═════ DATA EXCERPTS

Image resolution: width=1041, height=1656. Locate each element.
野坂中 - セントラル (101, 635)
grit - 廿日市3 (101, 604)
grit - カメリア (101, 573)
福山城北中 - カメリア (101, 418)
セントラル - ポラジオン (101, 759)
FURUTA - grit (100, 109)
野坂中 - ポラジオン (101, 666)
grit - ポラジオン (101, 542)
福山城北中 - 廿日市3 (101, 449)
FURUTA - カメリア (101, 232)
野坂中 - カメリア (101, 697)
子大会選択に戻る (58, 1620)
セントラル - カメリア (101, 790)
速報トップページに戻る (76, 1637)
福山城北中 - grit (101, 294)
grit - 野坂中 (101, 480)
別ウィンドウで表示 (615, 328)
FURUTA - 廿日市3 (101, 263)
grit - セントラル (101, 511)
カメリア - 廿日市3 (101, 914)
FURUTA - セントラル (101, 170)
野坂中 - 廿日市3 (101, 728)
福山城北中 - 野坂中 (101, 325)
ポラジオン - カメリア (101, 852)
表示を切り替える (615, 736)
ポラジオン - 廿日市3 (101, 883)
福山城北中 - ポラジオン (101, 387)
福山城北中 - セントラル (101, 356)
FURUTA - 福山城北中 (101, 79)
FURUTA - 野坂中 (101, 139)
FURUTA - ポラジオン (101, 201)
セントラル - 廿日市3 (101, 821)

══════════
═════ DATA EXCERPTS

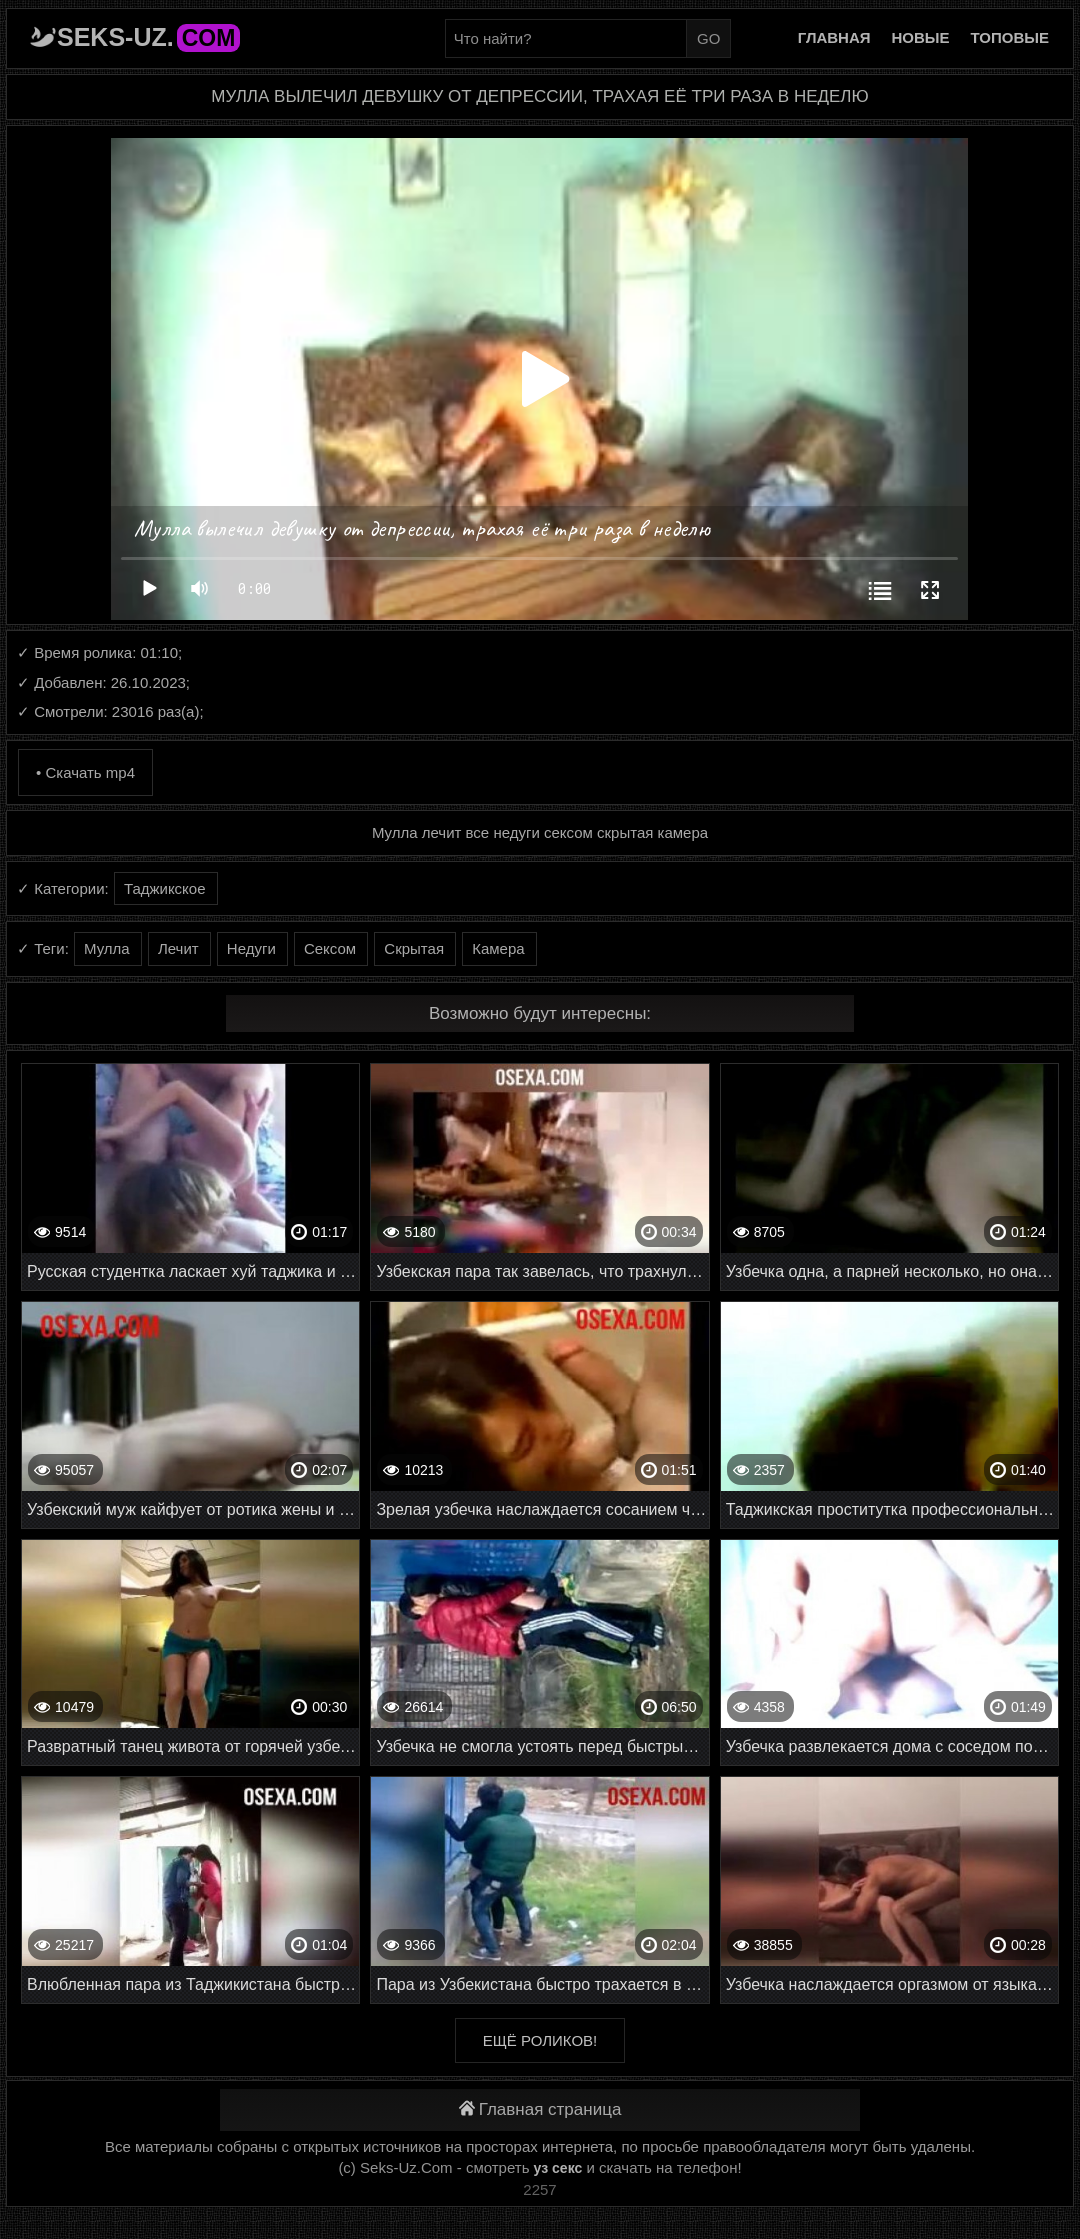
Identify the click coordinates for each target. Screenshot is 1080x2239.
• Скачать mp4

══════════

- _EXERCISE REQUIREMENTS_
In the listing above, find the line with "grit - カメリア (101, 573)" and the line with "セントラル - 廿日市3 (101, 821)", then print exactly those two lines and every line between them, and nothing more.

- _EXERCISE ANSWER_
grit - カメリア (101, 573)
福山城北中 - カメリア (101, 418)
セントラル - ポラジオン (101, 759)
FURUTA - grit (100, 109)
野坂中 - ポラジオン (101, 666)
grit - ポラジオン (101, 542)
福山城北中 - 廿日市3 (101, 449)
FURUTA - カメリア (101, 232)
野坂中 - カメリア (101, 697)
子大会選択に戻る (58, 1620)
セントラル - カメリア (101, 790)
速報トップページに戻る (76, 1637)
福山城北中 - grit (101, 294)
grit - 野坂中 (101, 480)
別ウィンドウで表示 (615, 328)
FURUTA - 廿日市3 (101, 263)
grit - セントラル (101, 511)
カメリア - 廿日市3 (101, 914)
FURUTA - セントラル (101, 170)
野坂中 - 廿日市3 (101, 728)
福山城北中 - 野坂中 (101, 325)
ポラジオン - カメリア (101, 852)
表示を切り替える (615, 736)
ポラジオン - 廿日市3 (101, 883)
福山城北中 - ポラジオン (101, 387)
福山城北中 - セントラル (101, 356)
FURUTA - 福山城北中 (101, 79)
FURUTA - 野坂中 (101, 139)
FURUTA - ポラジオン (101, 201)
セントラル - 廿日市3 (101, 821)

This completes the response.